Auntie G gave her a shopping list, lent her a bigger basket and gave her some more money along with some admonitions.
As soon as Susan was well away from the house, she cast the snow magic and danced through the half blizzard up to the mini-market. She did not trust her teleporting powers, as the mini-market was not a place she went that often.
The shop was not crammed, but it held more customers than Susan had ever seen. Then again normally she trekked up there with the cousins to buy ice-cream on hot summer's days, not for shopping. She found all the items on both lists.
The lady behind the counter recognized Susan, a tribute to her fabled memory, and scolded Grandma and Auntie G for sending her out in the inclement weather. "No," Susan said, "I'll be alright. Grandma is not getting any younger, and auntie G slipped and sprained a wrist arriving home. I volunteered. It's really not that far, and I love snow!"
Teleporting back again was the obvious solution, but Susan had told the truth about loving snow. She once again activated the snow magic, and warm and cosy she danced home, now with the winds mostly in her back.
Over a cup of coffee and bread with home-made jam, Susan told some of what had happened at the Christmas party at the Farm. She told about the exotic dresses and the fabulous food from all over the world.
Then Susan noticed the time: "I got to get back," she said. It will soon be dark, and the snowstorm seems not to be wanting to stop any time soon."
"How will you get home,Susan?" Auntie G asked solicitously.

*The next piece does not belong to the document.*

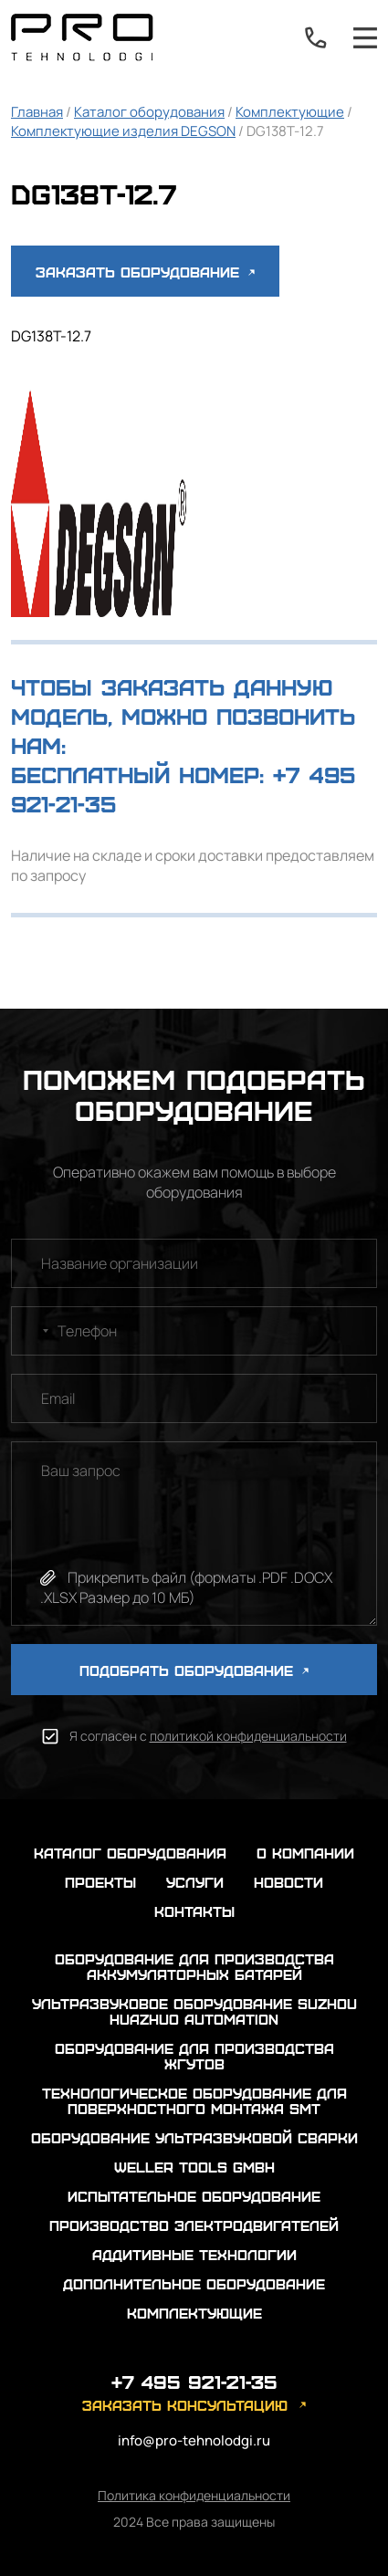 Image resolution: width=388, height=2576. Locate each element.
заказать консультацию (185, 2405)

"The same way as I got here. It's not really that far, and I love snow."
"Susan will manage, don't you worry," Grandma said winking at Susan.

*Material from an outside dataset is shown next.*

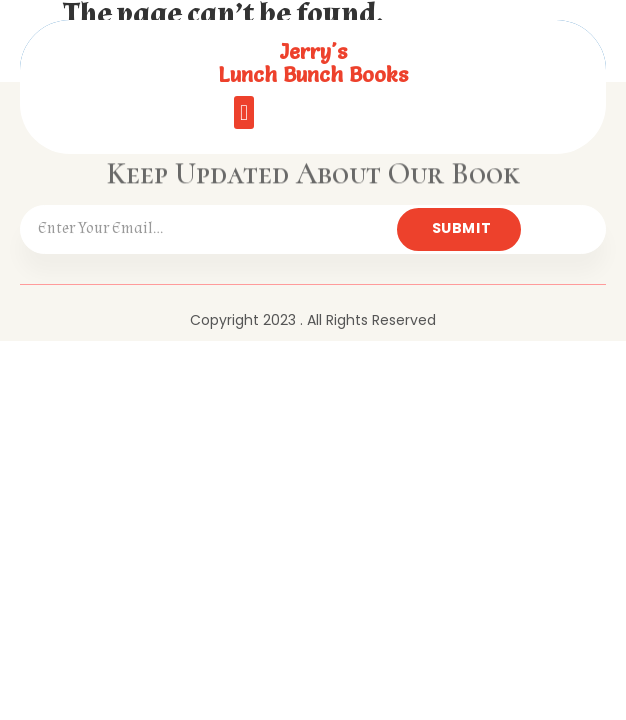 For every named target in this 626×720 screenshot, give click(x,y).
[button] (243, 112)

Susan dressed in all her winter things and once again climbed the rickety ladder. Auntie G rose and held on to it.
"Thanks!" Susan said, "those swaying motions make me dizzy. What a luck the ladder is not that tall." Susan could almost touch the roof in Grandmas kitchen with her head, Auntie G laughed: "No it really is not."
Susan walked as far as the white gate before teleporting back to the cellar of the Unicorn Farm.
As she arrived, she saw Torben leaving the cellar via the far off staircase, and a shredded letter was smouldering in the fireplace: "Slökkvið!" Susan said instinctively and pulled the burnt and torn pieces out of the fire.